*PROBLEM TO WORK ON*:
In the entries below, find every line holding the string "Reiki" and collect it.

DATA FOR REVIEW section start

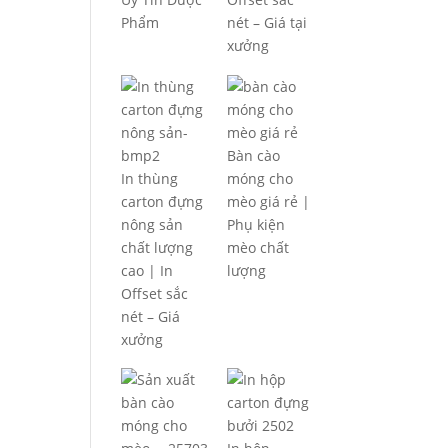
Phẩm
nét – Giá tại
xưởng
Bàn cào
In thùng
móng cho
carton đựng
mèo giá rẻ |
nông sản
Phụ kiện
chất lượng
mèo chất
cao | In
lượng
Offset sắc
nét – Giá
xưởng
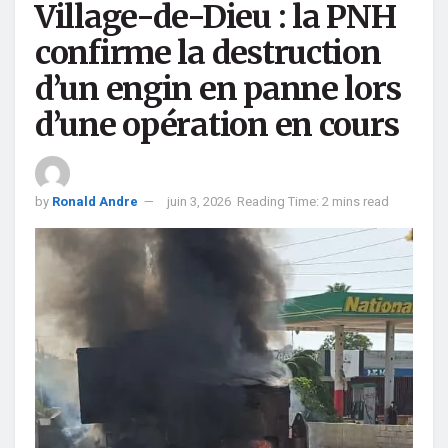
Village-de-Dieu : la PNH
confirme la destruction
d’un engin en panne lors
d’une opération en cours
by
Ronald Andre
juin 3, 2026
Reading Time: 2 mins read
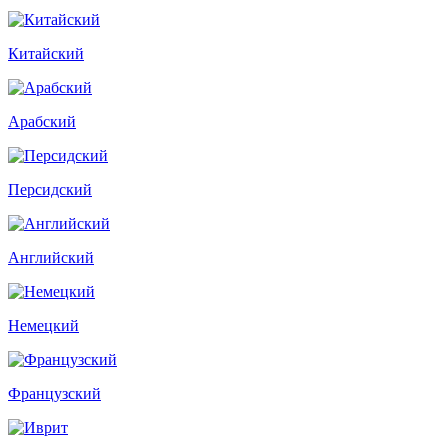
Китайский
Арабский
Персидский
Английский
Немецкий
Французский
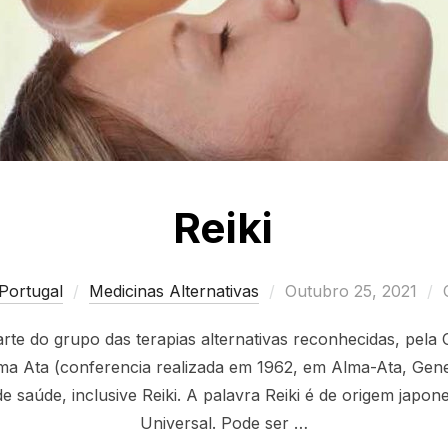
Reiki
Posted
Portugal
Medicinas Alternativas
Outubro 25, 2021
on
parte do grupo das terapias alternativas reconhecidas, pel
ma Ata (conferencia realizada em 1962, em Alma-Ata, Geneb
 saúde, inclusive Reiki. A palavra Reiki é de origem japone
Universal. Pode ser …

DATA FOR REVIEW section end

*WRITTEN REPLY*:
Reiki
 saúde, inclusive Reiki. A palavra Reiki é de origem japone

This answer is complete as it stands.